# ALIGNN/ALIGNN-d graph representation for molecular structures

This notebook will guide you through encoding molecular structures into the ALIGNN/ALIGNN-d graph representation.

You will need to install `ase` for reading molecular structure files and creating molecular graphs.

In [1]:
import numpy as np
import torch
import matplotlib.pyplot as plt
import ase.io

## Read structure files

In [3]:
d_mol = ase.io.read('./data/D-alanine.mol')
l_mol = ase.io.read('./data/L-alanine.mol')

# Remove hydrogens
d_mol = d_mol[d_mol.numbers != 1]
l_mol = l_mol[l_mol.numbers != 1]

## Convert to PyG graph data

In the ALIGNN formulation, the input representation consists of two graphs: an original atomic graph ("G") and its angular graph ("A").
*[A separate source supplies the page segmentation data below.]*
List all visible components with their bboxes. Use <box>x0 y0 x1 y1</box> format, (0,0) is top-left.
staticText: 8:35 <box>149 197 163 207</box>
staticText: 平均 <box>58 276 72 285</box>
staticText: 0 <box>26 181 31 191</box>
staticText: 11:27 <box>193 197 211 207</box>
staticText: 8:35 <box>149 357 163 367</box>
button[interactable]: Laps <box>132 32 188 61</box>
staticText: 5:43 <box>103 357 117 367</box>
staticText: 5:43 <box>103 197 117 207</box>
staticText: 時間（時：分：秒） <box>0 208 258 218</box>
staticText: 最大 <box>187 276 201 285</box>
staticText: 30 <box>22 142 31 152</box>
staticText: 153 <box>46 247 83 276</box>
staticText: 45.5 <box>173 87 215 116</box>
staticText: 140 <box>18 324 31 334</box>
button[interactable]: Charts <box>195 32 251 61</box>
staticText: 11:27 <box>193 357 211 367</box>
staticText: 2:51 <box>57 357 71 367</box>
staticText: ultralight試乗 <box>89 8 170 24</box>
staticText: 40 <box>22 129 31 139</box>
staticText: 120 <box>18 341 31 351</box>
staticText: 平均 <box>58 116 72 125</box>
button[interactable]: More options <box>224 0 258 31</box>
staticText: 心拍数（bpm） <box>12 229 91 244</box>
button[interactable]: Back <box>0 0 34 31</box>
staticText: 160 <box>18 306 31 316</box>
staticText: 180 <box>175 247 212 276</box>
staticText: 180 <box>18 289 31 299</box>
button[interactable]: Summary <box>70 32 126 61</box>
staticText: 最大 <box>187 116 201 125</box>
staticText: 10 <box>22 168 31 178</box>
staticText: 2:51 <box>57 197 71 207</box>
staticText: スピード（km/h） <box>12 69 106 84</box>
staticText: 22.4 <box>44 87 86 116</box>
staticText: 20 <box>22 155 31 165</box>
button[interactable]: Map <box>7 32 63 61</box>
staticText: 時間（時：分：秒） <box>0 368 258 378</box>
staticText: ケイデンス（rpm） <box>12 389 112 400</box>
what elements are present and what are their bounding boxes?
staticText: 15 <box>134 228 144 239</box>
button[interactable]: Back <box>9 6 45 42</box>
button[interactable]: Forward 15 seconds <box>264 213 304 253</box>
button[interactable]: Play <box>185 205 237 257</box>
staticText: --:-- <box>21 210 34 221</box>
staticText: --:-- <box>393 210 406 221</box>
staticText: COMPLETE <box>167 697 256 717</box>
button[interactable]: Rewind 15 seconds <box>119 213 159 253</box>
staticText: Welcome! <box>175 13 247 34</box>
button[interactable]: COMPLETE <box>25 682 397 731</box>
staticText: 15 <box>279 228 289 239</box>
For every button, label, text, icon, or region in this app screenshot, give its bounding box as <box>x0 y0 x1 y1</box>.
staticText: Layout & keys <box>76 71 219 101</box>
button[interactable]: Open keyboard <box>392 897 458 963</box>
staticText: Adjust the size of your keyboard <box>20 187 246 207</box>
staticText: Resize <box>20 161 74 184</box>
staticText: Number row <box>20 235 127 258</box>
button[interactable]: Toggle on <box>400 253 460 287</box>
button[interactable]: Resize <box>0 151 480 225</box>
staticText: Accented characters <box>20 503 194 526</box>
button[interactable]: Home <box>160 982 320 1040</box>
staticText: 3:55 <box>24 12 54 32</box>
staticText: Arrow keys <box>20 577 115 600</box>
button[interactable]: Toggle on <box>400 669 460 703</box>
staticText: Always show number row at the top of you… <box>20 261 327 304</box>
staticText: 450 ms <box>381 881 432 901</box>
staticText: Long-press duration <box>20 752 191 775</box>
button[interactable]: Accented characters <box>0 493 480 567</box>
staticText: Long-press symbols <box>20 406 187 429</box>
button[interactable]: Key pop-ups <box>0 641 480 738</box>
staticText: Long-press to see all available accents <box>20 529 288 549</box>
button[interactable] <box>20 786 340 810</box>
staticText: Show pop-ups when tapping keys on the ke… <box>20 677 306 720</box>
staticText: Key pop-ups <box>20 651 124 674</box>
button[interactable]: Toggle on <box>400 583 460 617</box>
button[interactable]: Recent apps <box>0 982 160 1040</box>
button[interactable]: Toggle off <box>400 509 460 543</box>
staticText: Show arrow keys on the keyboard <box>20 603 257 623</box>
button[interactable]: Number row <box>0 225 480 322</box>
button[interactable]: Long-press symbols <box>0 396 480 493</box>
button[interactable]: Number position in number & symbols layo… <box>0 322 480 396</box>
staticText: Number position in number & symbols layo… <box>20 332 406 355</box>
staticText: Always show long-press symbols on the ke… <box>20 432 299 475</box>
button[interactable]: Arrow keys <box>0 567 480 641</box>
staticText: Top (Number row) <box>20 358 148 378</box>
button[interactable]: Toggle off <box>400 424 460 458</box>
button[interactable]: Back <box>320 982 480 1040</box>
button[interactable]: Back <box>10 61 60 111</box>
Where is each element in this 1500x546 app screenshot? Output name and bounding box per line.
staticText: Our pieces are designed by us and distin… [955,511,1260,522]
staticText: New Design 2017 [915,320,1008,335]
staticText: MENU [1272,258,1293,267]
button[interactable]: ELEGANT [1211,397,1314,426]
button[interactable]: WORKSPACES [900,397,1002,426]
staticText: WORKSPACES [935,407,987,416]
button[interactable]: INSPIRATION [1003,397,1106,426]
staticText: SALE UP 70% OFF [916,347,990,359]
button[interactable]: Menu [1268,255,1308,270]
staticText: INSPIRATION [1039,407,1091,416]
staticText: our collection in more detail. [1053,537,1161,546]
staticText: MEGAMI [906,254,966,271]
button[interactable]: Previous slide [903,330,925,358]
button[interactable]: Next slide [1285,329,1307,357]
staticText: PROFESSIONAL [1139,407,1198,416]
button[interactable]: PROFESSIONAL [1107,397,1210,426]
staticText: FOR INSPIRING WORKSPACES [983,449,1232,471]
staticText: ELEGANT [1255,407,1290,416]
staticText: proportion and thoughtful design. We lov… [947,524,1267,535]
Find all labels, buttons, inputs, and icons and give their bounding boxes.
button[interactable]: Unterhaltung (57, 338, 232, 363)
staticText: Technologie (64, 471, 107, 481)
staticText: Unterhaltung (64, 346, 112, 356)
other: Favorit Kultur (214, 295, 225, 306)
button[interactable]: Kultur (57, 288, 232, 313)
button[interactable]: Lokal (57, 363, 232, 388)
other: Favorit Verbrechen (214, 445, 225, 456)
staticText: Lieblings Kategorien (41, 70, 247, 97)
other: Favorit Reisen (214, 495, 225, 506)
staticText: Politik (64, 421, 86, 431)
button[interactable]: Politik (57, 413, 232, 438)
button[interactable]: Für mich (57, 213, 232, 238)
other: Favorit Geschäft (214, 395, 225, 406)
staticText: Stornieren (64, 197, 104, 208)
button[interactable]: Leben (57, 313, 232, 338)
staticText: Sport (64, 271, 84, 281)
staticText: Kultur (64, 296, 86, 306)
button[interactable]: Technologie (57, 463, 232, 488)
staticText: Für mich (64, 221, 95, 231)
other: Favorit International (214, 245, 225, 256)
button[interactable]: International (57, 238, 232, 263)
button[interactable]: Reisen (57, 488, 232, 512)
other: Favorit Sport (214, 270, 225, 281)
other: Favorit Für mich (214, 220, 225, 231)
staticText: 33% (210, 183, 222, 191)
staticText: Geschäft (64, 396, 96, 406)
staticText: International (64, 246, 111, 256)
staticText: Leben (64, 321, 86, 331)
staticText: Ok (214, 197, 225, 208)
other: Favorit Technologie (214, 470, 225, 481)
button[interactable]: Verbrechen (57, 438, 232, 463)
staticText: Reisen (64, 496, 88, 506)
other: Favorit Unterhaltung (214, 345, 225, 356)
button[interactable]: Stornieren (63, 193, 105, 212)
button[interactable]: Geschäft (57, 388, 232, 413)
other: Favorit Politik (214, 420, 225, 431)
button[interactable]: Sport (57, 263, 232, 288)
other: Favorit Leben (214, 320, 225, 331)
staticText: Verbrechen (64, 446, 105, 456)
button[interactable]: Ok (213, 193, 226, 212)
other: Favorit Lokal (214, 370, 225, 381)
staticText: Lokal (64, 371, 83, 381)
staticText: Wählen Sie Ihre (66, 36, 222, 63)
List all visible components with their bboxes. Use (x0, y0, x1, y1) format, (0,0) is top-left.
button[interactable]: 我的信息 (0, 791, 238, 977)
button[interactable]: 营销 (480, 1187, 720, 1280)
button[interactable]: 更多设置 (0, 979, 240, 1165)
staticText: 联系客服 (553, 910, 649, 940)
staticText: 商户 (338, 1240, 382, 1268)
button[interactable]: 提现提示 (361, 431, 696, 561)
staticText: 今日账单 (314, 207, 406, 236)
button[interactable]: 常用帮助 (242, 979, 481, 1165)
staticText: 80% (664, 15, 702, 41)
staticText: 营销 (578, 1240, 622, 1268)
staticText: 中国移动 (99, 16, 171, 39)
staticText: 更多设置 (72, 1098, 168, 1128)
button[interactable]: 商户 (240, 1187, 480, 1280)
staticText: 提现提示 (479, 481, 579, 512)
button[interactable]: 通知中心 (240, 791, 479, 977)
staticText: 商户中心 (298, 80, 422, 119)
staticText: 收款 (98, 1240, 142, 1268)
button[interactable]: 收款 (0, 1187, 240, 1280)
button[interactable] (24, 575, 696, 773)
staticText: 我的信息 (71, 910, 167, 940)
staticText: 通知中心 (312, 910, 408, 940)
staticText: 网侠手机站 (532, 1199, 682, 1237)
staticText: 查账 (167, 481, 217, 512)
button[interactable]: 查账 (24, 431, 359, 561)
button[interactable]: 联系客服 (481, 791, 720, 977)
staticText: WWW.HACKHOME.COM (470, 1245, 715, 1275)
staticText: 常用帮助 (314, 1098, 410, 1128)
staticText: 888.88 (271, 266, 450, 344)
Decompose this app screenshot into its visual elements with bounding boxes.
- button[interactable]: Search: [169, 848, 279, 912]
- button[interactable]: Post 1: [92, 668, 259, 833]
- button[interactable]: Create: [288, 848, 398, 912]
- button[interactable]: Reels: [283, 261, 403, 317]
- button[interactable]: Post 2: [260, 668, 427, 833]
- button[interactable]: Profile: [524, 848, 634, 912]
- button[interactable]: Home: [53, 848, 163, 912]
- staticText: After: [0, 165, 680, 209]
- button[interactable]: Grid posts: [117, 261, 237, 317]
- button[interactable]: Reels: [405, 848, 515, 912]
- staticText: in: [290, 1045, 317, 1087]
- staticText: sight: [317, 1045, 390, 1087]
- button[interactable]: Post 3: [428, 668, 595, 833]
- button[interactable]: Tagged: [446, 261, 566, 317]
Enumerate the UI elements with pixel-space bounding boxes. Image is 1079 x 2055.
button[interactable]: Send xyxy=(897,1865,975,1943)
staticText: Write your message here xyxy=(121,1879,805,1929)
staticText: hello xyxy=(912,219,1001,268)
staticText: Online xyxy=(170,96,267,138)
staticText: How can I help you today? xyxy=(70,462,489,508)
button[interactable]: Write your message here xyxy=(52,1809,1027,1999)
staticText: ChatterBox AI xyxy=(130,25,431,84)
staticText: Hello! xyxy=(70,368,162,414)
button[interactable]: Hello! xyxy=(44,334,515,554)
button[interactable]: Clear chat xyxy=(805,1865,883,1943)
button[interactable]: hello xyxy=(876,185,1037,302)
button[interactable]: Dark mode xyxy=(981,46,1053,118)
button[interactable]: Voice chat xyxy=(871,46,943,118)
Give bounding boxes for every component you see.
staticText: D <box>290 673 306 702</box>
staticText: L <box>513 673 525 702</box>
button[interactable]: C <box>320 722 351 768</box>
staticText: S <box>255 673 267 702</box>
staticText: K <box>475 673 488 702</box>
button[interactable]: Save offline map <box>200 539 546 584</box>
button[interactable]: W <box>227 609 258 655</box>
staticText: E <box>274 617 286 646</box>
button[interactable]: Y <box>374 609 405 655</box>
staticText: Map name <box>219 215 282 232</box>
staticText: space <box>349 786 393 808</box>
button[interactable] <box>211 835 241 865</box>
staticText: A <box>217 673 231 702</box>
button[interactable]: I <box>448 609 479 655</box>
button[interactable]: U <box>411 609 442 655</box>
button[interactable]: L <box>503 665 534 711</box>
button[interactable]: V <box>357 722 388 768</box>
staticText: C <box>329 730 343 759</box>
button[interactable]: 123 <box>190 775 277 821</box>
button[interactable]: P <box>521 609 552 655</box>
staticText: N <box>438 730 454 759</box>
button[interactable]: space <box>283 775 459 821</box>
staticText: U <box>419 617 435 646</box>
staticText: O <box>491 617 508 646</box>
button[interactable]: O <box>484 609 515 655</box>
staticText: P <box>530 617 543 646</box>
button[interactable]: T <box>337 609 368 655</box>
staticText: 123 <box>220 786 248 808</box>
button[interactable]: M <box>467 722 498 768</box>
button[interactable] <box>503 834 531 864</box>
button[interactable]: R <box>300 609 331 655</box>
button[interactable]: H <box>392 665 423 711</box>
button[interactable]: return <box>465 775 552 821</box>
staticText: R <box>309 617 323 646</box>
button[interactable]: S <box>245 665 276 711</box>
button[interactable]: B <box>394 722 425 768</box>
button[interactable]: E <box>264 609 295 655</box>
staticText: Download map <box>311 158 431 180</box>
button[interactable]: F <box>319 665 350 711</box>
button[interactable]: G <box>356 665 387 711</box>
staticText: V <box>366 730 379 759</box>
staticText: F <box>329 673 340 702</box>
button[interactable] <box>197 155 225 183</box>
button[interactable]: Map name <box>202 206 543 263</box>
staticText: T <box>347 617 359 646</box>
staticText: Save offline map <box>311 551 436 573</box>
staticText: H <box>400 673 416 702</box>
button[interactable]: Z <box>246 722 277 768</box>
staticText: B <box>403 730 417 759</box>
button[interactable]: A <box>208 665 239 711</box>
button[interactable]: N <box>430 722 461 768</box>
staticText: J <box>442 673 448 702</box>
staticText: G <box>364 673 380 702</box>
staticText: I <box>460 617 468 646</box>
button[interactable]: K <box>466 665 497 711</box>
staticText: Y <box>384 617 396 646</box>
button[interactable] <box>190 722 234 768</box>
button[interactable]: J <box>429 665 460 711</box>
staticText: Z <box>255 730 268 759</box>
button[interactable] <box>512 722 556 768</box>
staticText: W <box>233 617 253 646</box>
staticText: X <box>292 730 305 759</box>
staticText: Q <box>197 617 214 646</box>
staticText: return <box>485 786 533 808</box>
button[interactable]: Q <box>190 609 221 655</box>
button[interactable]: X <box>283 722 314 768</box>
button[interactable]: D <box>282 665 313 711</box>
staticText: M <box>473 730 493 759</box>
The cell block below uses helper functions (which have dependency on `ase`) from `graphite` to extract atom type, bond lengths, bond angles, and dihedral angles and store them in a custom PyG `Data` object with the following fields:
- `edge_index_G`: atomic graph ("G") connectivity
- `edge_index_A`: angular graph ("A") connectivity
- `x_atm`: atom type information (in onehot encoding)
- `x_bnd`: bond lengths
- `x_ang`: bond angles and optionally dihedral angles (in radians)
- `mask_dih_ang`: mask vector indicating which angles are dihedral angles, if any

To omit dihedral angles (i.e., the original ALIGNN formulation), skip the dihedral angle calculation and set `mask_dih_ang` to `None`.

In [4]:
from ase.neighborlist import neighbor_list
from sklearn.preprocessing import OneHotEncoder
from graphite.utils.alignn import line_graph, dihedral_graph, get_bnd_angs, get_dih_angs
from graphite.data import AngularGraphPairData

# OVITO's default element-specific cutoffs for creating molecular bonds
ovito_cutoff = {
    ('H', 'C'): 1.74, ('H', 'N'): 1.65,  ('H', 'O'): 1.632,
    ('C', 'C'): 2.04, ('C', 'N'): 1.95,  ('C', 'O'): 1.932,
    ('N', 'N'): 1.86, ('N', 'O'): 1.842, ('O', 'O'): 1.824,
}

def get_molecular_graph(atoms):
    """Returns edge indices of strong chemical bonds according to a pre-defined
    element-specific cutoff criteria.  
    """
    dummy_cell = np.diag([30, 30, 30])
    dummy_pbc  = np.array([False]*3)
    i, j, d = neighbor_list('ijd', atoms, cutoff=ovito_cutoff)
    return np.stack((i, j)), d

def atoms2pygdata(atoms):
    """Converts ASE `atoms` into a PyG graph data holding the molecular graph (G) and the angular graph (A).
    The angular graph holds both bond and dihedral angles.
    """
    edge_index_G, x_bnd = get_molecular_graph(atoms)
    edge_index_bnd_ang = line_graph(edge_index_G)
    edge_index_dih_ang = dihedral_graph(edge_index_G)
    edge_index_A = np.hstack([edge_index_bnd_ang, edge_index_dih_ang])
    x_atm = OneHotEncoder(sparse_output=False).fit_transform(atoms.numbers.reshape(-1,1))
    x_bnd_ang = get_bnd_angs(atoms, edge_index_G, edge_index_bnd_ang)
    x_dih_ang = get_dih_angs(atoms, edge_index_G, edge_index_dih_ang)
    x_ang = np.concatenate([x_bnd_ang, x_dih_ang])
    mask_dih_ang = [False]*len(x_bnd_ang) + [True]*len(x_dih_ang)
    
    data = AngularGraphPairData(
        edge_index_G = torch.tensor(edge_index_G, dtype=torch.long),
        edge_index_A = torch.tensor(edge_index_A, dtype=torch.long),
        x_atm        = torch.tensor(x_atm,        dtype=torch.float),
        x_bnd        = torch.tensor(x_bnd,        dtype=torch.float),
        x_ang        = torch.tensor(x_ang,        dtype=torch.float),
        mask_dih_ang = torch.tensor(mask_dih_ang, dtype=torch.bool),
    )
    return data

Using toy data, L-alanine and D-alanine, as examples, we can see that while all the bond angles are the same between the L- and D- counterparts, some of the dihedral angles are clearly different. Many conventional graph neural networks cannot capture such chiral distinctions.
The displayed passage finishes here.